In one of the most forehead-smacking examples of government decorating excess, one local environmental protection bureau was discovered in January to have used sidewalk tiles for the blind to create a decorative pattern on either side of the main road leading into its headquarters.

Harbin Pharmaceutical, however, appears to have prompted more than the usual dose of public outrage over such indulgences — a reaction that could be attributed to widespread dissatisfaction in China over the state of the country’s health care system.

It’s unknown how profitable Harbin Pharmaceutical Group Sixth Pharm Plant is. But a research note from China Merchants Securities Co. showed that the country’s more than 100 listed drug makers had an average net profit margin of 10% in the first half of this year, up from 7.7% in 2008. By contrast, Pfizer Inc. had an average 20% net profit margin from 2006 to 2010.

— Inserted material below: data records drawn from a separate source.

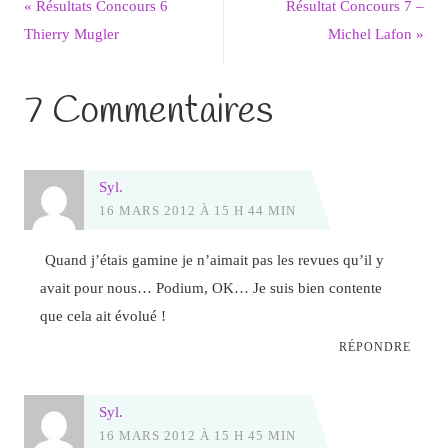
«
Résultats Concours 6
Résultat Concours 7 –
Thierry Mugler
Michel Lafon
»
7 Commentaires
Syl.
16 MARS 2012 À 15 H 44 MIN
Quand j’étais gamine je n’aimait pas les revues qu’il y
avait pour nous… Podium, OK… Je suis bien contente
que cela ait évolué !
RÉPONDRE
Syl.
16 MARS 2012 À 15 H 45 MIN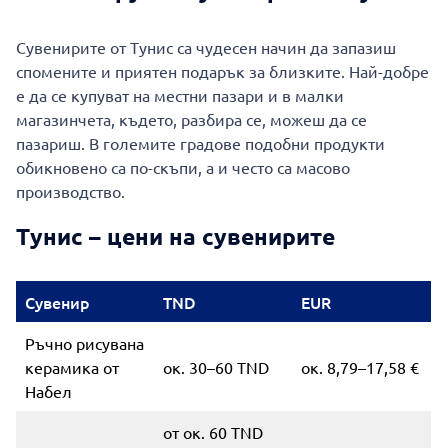
Сувенирите от Тунис са чудесен начин да запазиш
спомените и приятен подарък за близките. Най-добре
е да се купуват на местни пазари и в малки
магазинчета, където, разбира се, можеш да се
пазариш. В големите градове подобни продукти
обикновено са по-скъпи, а и често са масово
производство.
Тунис – цени на сувенирите
Сувенир
TND
EUR
Ръчно рисувана
керамика от
ок. 30–60 TND
ок. 8,79–17,58 €
Набел
от ок. 60 TND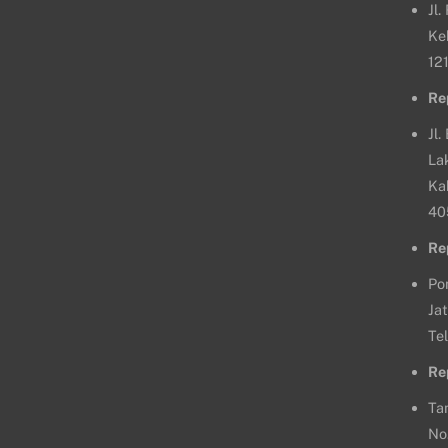
Jl
Ke
12
Re
Jl.
La
Ka
40
Re
Po
Jat
Te
Re
Ta
No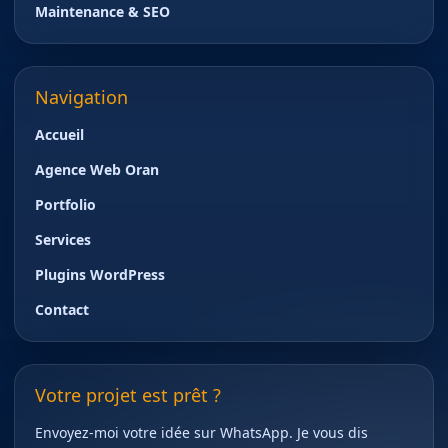
Maintenance & SEO
Navigation
Accueil
Agence Web Oran
Portfolio
Services
Plugins WordPress
Contact
Votre projet est prêt ?
Envoyez-moi votre idée sur WhatsApp. Je vous dis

Chinese pharmaceutical makers’ lower net profit margin suggests their operations are less efficient. In fact, complaints about costly medicines have been on the rise in recent years, making the high cost of health care services — along with surging housing prices and education spending — among the biggest source of public discontent in China.

Hospitals all over the country are notorious for padding the bonuses of doctors who prescribe expensive medicines or order up high-tech tests. Data from the Ministry of Health show that around 50% of total health spending is for drug purchases in China, a disproportionately high amount compared to other countries (in Chinese). In the U.S., the figure stands at about 10%.